ASCO Updates Genetic Testing Policy Statement
To ensure that genetic testing offers the most benefits to the people undergoing it, the American Society for Clinical Oncology has updated its policy statement on genetic testing.
About 5% to 10% of breast cancers are thought to be hereditary, caused by abnormal genes passed from parent to child.
Genes are particles in cells, contained in chromosomes, and made of DNA (deoxyribonucleic acid). DNA contains the instructions for building proteins. And proteins control the structure and function of all the cells that make up your body.
Most inherited cases of breast cancer are associated with two abnormal genes: BRCA1 (BReast CAncer gene one) and BRCA2 (BReast CAncer gene two). An abnormal PALB2 gene also has been linked to a higher-than-average risk of breast cancer.
People with a strong family or personal history of breast cancer may decide to undergo genetic testing to learn whether or not they have a genetic mutation linked to higher breast cancer risk. A genetic test involves giving a blood sample that can be analyzed to find genetic abnormalities.
To ensure that genetic testing offers the most benefits to the people undergoing it, the American Society for Clinical Oncology (ASCO) has updated its policy statement on genetic testing.
The updated statement was published online on Aug. 31, 2015 by the Journal of Clinical Oncology. Read “American Society of Clinical Oncology Policy Statement Update: Genetic and Genomic Testing for Cancer Susceptibility.”
ASCO is a national organization of oncologists and other cancer care providers. ASCO policy statements give doctors recommendations for treatments and testing that are supported by much credible research and experience.
The updated policy statement focuses on five areas of genetic and genomic testing.
Patient preferences for information on germline and somatic mutations: Germline mutations are genetic abnormalities that exist throughout a person’s body and have been there since the person was conceived. Somatic mutations are genetic abnormalities that happen in almost any cell during a person’s lifetime.
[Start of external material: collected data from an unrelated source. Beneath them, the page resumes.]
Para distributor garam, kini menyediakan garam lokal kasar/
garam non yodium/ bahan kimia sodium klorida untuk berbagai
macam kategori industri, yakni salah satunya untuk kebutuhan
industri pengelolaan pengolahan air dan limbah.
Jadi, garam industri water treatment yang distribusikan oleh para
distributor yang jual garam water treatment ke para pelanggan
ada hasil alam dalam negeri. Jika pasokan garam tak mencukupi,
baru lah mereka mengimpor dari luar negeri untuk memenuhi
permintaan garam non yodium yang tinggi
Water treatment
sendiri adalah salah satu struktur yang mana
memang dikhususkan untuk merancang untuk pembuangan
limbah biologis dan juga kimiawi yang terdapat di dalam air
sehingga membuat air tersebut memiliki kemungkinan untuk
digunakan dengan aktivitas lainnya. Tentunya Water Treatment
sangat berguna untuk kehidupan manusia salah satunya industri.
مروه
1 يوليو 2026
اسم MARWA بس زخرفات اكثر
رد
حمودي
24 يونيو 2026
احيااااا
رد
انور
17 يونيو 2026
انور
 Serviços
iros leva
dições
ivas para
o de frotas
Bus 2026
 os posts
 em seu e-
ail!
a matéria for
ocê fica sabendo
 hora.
Somatic mutations can’t happen in sperm or egg cells, so can’t be passed on to children. For example, an abnormality in a cell that happens because of a person’s exposure to a toxic substance is a somatic mutation.
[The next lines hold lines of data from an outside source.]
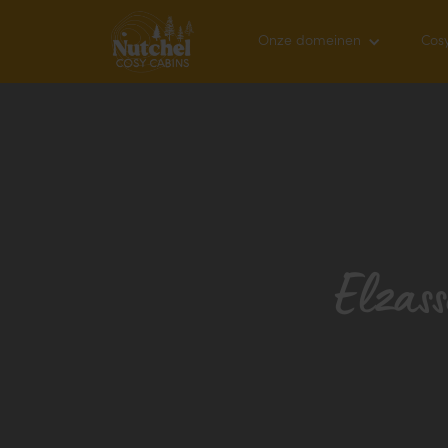
Onze domeinen
Cos
Elzass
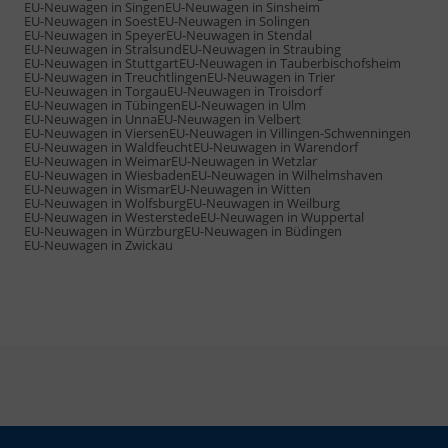
EU-Neuwagen in Singen
EU-Neuwagen in Sinsheim
EU-Neuwagen in Soest
EU-Neuwagen in Solingen
EU-Neuwagen in Speyer
EU-Neuwagen in Stendal
EU-Neuwagen in Stralsund
EU-Neuwagen in Straubing
EU-Neuwagen in Stuttgart
EU-Neuwagen in Tauberbischofsheim
EU-Neuwagen in Treuchtlingen
EU-Neuwagen in Trier
EU-Neuwagen in Torgau
EU-Neuwagen in Troisdorf
EU-Neuwagen in Tübingen
EU-Neuwagen in Ulm
EU-Neuwagen in Unna
EU-Neuwagen in Velbert
EU-Neuwagen in Viersen
EU-Neuwagen in Villingen-Schwenningen
EU-Neuwagen in Waldfeucht
EU-Neuwagen in Warendorf
EU-Neuwagen in Weimar
EU-Neuwagen in Wetzlar
EU-Neuwagen in Wiesbaden
EU-Neuwagen in Wilhelmshaven
EU-Neuwagen in Wismar
EU-Neuwagen in Witten
EU-Neuwagen in Wolfsburg
EU-Neuwagen in Weilburg
EU-Neuwagen in Westerstede
EU-Neuwagen in Wuppertal
EU-Neuwagen in Würzburg
EU-Neuwagen in Büdingen
EU-Neuwagen in Zwickau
In many cases, testing labs may find other germline mutations while looking for germline or somatic mutations linked to cancer. These other germline mutations may be linked to other cancers; there also may be no information on many germline mutations.
ASCO recommends that doctors talk to their patients about the possibility that germline mutations besides what’s being specifically looked for may be found by genetic testing and explain the benefits, limits, and risks before genetic testing is done.
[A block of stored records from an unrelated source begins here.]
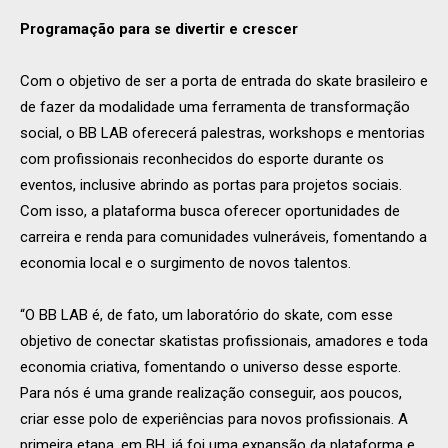
Programação para se divertir e crescer
Com o objetivo de ser a porta de entrada do skate brasileiro e
de fazer da modalidade uma ferramenta de transformação
social, o BB LAB oferecerá palestras, workshops e mentorias
com profissionais reconhecidos do esporte durante os
eventos, inclusive abrindo as portas para projetos sociais.
Com isso, a plataforma busca oferecer oportunidades de
carreira e renda para comunidades vulneráveis, fomentando a
economia local e o surgimento de novos talentos.
“O BB LAB é, de fato, um laboratório do skate, com esse
objetivo de conectar skatistas profissionais, amadores e toda
economia criativa, fomentando o universo desse esporte.
Para nós é uma grande realização conseguir, aos poucos,
criar esse polo de experiências para novos profissionais. A
primeira etapa, em BH, já foi uma expansão da plataforma e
Doctors also should ask their patients how much information the patient would like to receive. For example, if a germline mutation is found and doctors don’t know what affect the mutation has, the patient may prefer not to know about the mutation.
ASCO supports research on how to best offer education on genetic testing before the test is done and how to best support patients’ preferences.
Multigene panel testing for cancer susceptibility: When a genetic test looks for more than one abnormal gene, it’s called a “multigene panel” test. In some cases, a multigene panel may find an abnormal gene that wasn’t being looked for, based on a person’s family history. For example, a woman with a strong family history of breast cancer may decide to have genetic testing to see if she has an abnormal BRCA1, BRCA2, or PALB2 gene. Her test results may show that she has another abnormal gene linked to a low risk of pancreatic cancer.
Multigene tests also may find what’s called “variants of uncertain significance” (VUS). VUS are genetic mutations that researchers have no information on. In other words, it’s not clear if these mutations are linked to a disease or not.
Because of knowledge gaps, ASCO recommends that doctors with expertise in cancer risk assessment be involved in ordering and interpreting multigene panel tests that return VUS or abnormal genes not suggested by a person’s personal or family history.
Quality assurance in genetic testing: Analyzing and interpreting genetic test results is complex. ASCO supports high quality standards to help doctors and patients understand the accuracy, benefits, and limitations of genetic tests from different labs. ASCO believes that the current regulations on genetic testing need to be stronger. The policy statement says that for high-risk tests used to identify people at higher risk for cancer should be subject to regulatory review by the U.S. Food and Drug Administration. ASCO also recognizes that these regulations must be designed so they don’t limit access to testing.
Education of oncology professionals: Helping people at high risk for cancer manage that risk and keep it as low as it can be is a core element of being an oncologist. ASCO recommends that oncologists and other healthcare professionals take continuing education classes on cancer risk assessment and management of any known risk. ASCO also recommends that oncology programs incorporate core skills in these areas.
Access to cancer genetic services: ASCO is committed to making sure that people have access to high-quality cancer genetic services and supports these services being covered by insurance. ASCO also opposes any policies that may limit people’s access to genetic testing.
"The sequencing and mapping of the human genome, one of science's greatest modern feats, has launched an age of tremendous discovery and hope in the fight against cancer," said ASCO President Julie M. Vose, M.D., in a statement. "As cancer diagnosis and treatment is becoming more genetically driven, new opportunities and questions are emerging about screening for hereditary cancers. ASCO is releasing this updated policy statement at this critical juncture to ensure that all interested parties thoughtfully consider these concerns as the future of genetic and genomic testing for cancer susceptibility unfolds."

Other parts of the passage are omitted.